It's still a fine line between editorial and commercial
A view from Maisie McCabe

It's still a fine line between editorial and commercial

It is unfortunate for Telegraph Media Group that, less than a week after it launched a shiny branded content division, Spark, everyone is talking about the relationship between its commercial and editorial teams. Peter Oborne’s claims that the Telegraph, of which he was until recently the chief political commentator, has discouraged negative stories about HSBC because of the importance of its ad revenue has rightly caused a stir.

It is a big accusation. Oborne cites examples of HSBC stories being unpublished, spiked and sidelined in support of his case. The Telegraph’s subdued reporting of the recent Swiss controversy was the trigger for him to make everything public. The story has added a new free-speech angle to enable other newspapers and broadcasters to extend their coverage of the bank while also kicking a rival. TMG denies all the claims, of course, and says the distinction between editorial and commercial is "fundamental" to its business.

Many brands do not want their ads next to anything negative, never mind stories that are critical of their actual company. It is not new for marketers or their media agencies to pull spend from papers that carry negative stories about them for a time. But avoiding advertising holidays the week after a plane crash is quite different from putting pressure on media companies ahead of publication or getting a web story taken down.

Many brands do not want adds next to anything negative, never mind stories that are critical of the actual company

At a time when the future of newspapers is under scrutiny, it is great that they’re finding increasingly innovative ways to make money, but they need to bring their readers along with them. The Guardian, which has led much of the reporting about the activities of HSBC’s Swiss arm, is at the forefront of this brave new world with its commercial content arm, Guardian Labs, which has signed major deals with the likes of EE and Unilever.

Speaking to people this week, I learned there was concern that the Telegraph is letting its commercial team control its editorial pen. Yet other interested third parties said it has the balance right. But even if there is no issue in practice, there is the perception of a problem. And that could have implications for the ad and media industry.
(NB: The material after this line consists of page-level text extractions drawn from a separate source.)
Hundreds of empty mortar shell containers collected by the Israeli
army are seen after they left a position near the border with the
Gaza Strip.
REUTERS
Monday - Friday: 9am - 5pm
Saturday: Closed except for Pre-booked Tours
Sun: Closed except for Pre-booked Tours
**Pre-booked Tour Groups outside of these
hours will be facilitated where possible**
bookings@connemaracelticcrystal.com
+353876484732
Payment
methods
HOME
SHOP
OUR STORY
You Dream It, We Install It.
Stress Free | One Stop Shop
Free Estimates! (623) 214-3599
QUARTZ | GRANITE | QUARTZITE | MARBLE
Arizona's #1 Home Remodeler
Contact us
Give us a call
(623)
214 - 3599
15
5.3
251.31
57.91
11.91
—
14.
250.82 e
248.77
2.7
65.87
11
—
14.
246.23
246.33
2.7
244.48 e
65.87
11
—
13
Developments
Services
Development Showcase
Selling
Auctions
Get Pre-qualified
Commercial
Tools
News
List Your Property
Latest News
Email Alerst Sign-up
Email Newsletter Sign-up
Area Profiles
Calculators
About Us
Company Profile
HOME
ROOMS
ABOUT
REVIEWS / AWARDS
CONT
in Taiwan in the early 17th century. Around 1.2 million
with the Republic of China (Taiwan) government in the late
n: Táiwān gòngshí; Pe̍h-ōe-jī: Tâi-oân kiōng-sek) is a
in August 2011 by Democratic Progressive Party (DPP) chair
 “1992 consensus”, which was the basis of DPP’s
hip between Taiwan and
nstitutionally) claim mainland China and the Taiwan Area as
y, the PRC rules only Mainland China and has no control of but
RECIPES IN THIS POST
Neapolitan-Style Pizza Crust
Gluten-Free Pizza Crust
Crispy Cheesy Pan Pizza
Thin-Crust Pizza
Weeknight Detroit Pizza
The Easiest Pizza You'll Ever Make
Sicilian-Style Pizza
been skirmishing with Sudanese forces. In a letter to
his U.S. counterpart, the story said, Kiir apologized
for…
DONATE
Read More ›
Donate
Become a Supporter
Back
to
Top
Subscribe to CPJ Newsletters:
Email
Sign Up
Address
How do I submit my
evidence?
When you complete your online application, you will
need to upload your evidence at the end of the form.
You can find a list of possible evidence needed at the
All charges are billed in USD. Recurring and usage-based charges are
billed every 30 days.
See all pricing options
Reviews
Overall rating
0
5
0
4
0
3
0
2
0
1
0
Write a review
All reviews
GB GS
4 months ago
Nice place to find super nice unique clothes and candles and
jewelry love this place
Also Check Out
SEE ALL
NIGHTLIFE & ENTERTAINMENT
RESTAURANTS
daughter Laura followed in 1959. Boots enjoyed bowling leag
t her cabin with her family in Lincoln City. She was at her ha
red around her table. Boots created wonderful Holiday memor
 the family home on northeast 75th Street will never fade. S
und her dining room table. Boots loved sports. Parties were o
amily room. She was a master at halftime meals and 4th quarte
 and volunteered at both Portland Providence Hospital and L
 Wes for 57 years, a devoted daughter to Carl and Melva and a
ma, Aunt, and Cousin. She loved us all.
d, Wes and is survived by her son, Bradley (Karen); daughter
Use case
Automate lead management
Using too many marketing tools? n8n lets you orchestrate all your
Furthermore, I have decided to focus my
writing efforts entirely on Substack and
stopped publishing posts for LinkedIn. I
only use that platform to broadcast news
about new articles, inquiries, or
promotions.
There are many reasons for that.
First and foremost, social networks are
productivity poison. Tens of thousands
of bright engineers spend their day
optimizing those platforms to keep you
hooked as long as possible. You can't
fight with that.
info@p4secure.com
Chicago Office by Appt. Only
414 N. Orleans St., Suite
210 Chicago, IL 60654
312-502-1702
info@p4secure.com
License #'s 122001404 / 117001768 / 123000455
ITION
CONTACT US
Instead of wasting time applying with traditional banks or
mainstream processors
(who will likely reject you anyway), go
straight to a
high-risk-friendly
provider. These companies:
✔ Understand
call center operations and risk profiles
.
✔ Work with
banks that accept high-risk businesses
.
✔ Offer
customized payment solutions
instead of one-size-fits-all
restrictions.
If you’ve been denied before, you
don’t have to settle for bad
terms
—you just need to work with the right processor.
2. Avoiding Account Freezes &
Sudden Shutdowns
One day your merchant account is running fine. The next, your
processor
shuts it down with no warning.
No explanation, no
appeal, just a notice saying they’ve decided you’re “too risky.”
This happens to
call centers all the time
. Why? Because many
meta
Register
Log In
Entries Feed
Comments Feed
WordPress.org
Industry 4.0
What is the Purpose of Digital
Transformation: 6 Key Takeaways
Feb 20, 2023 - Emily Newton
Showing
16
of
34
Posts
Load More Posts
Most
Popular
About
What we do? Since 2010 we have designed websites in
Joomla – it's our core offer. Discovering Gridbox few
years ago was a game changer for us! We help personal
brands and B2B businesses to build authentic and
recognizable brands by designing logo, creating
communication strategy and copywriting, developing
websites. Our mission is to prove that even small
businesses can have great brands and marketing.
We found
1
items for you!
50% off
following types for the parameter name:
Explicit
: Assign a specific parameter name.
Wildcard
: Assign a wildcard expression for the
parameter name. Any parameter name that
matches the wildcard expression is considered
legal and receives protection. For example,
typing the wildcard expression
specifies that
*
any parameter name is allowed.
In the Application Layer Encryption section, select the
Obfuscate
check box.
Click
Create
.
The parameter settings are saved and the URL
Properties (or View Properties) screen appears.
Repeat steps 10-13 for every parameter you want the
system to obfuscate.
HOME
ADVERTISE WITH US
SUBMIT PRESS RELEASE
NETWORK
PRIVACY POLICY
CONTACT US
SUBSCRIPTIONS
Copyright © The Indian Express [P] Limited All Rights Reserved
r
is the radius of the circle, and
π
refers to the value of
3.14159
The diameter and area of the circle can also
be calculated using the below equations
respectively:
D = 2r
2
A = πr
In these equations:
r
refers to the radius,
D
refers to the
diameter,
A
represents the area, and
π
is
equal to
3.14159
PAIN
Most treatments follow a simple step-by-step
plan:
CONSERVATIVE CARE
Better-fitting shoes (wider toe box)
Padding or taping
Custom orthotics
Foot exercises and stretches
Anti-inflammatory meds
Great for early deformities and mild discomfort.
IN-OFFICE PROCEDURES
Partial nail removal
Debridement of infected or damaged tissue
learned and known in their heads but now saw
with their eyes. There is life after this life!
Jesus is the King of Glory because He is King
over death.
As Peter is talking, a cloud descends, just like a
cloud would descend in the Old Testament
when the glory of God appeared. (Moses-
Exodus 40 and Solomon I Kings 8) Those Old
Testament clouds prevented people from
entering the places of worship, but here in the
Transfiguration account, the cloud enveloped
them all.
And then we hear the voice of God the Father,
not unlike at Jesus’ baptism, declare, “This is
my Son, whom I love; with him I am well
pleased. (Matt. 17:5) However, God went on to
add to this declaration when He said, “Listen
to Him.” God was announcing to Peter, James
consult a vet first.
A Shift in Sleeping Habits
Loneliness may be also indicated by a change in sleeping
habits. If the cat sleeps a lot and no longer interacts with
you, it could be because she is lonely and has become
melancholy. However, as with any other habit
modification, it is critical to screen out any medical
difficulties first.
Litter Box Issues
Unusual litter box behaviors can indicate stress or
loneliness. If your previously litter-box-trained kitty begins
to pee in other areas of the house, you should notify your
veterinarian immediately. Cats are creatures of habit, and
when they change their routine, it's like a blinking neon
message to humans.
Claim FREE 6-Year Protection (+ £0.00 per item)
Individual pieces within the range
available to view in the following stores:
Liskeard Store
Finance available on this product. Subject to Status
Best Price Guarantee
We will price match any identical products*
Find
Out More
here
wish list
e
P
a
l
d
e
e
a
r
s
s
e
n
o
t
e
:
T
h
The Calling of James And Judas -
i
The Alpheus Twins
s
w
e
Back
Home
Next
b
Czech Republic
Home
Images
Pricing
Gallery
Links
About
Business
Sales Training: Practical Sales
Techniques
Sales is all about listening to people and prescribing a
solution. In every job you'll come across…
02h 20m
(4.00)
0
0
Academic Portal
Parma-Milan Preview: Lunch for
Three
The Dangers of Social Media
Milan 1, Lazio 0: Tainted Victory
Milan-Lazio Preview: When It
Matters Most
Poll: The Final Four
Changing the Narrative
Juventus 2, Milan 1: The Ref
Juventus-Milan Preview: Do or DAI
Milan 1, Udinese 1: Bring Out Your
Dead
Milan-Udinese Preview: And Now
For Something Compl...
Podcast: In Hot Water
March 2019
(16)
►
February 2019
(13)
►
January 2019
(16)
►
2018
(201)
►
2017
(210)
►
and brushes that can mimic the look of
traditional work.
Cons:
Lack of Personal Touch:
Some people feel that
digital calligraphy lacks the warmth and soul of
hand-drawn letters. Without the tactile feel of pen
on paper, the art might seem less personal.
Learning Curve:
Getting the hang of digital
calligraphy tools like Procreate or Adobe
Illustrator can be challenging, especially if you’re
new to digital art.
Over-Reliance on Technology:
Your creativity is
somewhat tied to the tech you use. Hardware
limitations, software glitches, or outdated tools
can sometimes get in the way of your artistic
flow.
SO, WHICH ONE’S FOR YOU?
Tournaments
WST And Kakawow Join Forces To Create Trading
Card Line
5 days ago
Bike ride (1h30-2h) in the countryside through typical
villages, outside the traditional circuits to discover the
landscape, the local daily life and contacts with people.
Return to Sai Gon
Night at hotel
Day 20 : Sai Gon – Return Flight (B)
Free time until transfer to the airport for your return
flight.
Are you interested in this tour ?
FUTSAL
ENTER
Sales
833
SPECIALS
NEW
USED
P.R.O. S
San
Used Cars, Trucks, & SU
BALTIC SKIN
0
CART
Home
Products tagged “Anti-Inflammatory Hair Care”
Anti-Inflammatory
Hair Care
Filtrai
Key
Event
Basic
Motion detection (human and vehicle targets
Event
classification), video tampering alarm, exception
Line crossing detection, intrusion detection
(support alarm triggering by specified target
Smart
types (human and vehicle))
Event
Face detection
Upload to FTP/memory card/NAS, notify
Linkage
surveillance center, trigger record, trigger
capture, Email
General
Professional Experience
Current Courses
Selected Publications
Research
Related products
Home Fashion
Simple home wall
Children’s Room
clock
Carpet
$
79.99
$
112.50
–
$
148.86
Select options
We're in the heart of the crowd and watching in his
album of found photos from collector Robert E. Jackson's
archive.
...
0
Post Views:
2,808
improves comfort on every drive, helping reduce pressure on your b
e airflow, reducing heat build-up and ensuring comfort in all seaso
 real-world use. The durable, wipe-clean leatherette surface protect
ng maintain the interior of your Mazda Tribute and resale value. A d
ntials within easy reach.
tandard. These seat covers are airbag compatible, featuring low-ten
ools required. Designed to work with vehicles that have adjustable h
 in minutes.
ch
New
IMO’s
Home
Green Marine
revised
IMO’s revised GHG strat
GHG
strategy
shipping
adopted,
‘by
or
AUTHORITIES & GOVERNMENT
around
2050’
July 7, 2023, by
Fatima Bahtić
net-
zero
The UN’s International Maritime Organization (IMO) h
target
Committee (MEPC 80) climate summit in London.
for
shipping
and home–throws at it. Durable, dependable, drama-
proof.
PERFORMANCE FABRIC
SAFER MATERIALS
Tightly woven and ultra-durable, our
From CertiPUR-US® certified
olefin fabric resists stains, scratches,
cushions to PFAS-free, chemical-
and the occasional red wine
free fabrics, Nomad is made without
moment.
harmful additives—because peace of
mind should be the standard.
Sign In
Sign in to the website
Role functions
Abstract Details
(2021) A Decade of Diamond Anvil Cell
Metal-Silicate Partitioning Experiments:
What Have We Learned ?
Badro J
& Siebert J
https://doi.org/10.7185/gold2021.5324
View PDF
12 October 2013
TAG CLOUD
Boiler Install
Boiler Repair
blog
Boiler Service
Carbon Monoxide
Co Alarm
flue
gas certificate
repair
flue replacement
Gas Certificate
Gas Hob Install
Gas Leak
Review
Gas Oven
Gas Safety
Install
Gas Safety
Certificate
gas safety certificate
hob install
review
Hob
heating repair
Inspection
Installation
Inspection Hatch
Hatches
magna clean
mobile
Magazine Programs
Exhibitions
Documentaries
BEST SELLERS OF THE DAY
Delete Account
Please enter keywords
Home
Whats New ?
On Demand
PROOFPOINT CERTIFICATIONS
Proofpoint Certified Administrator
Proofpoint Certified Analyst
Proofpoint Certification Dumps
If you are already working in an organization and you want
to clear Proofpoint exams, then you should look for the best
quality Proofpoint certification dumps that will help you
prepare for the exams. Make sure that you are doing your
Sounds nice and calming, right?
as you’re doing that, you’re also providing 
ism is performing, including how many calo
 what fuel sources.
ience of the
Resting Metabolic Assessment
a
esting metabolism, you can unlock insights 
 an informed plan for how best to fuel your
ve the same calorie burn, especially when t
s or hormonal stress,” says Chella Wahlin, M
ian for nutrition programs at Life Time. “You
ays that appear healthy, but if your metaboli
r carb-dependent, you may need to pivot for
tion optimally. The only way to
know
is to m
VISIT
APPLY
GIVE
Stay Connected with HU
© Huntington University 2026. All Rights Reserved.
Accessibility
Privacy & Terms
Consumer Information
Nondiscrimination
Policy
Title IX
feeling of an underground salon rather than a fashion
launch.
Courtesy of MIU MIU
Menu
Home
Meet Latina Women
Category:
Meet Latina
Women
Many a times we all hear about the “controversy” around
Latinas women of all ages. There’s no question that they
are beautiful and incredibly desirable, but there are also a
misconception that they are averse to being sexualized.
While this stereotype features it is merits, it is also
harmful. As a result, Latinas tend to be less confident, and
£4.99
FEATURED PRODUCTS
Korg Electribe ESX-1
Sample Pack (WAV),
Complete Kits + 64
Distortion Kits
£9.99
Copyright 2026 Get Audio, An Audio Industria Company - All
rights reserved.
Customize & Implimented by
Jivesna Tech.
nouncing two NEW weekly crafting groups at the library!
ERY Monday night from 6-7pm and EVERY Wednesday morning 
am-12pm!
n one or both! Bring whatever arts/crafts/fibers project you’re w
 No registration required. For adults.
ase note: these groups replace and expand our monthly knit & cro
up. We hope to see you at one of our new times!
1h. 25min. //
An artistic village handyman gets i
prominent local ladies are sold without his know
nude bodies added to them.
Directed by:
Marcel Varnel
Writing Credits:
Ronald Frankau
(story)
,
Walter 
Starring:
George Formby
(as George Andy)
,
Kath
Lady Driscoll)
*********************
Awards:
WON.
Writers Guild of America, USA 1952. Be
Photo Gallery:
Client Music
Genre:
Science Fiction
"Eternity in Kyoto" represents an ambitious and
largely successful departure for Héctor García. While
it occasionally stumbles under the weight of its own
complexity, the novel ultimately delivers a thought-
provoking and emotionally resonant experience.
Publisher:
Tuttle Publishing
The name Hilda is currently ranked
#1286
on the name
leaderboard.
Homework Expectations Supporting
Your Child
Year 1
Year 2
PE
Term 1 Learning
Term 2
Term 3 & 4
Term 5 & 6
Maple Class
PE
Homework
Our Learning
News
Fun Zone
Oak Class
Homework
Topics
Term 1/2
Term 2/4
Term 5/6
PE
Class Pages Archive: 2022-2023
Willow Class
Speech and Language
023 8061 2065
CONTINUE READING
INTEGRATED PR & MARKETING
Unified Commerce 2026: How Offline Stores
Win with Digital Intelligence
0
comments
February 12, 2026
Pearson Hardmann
As the topic of content floods our conferences and native advertising distracts our executives, the industry needs to make sure its audience understands how it is changing. Maybe we should be putting as much effort into educating people about the way the media industry works as we do navel-gazing among ourselves. People are more scared about things they don’t understand.

There is a lot of talk about advertising’s place in the world at the moment. Maybe the commercial part of the industry needs to be more proactive too.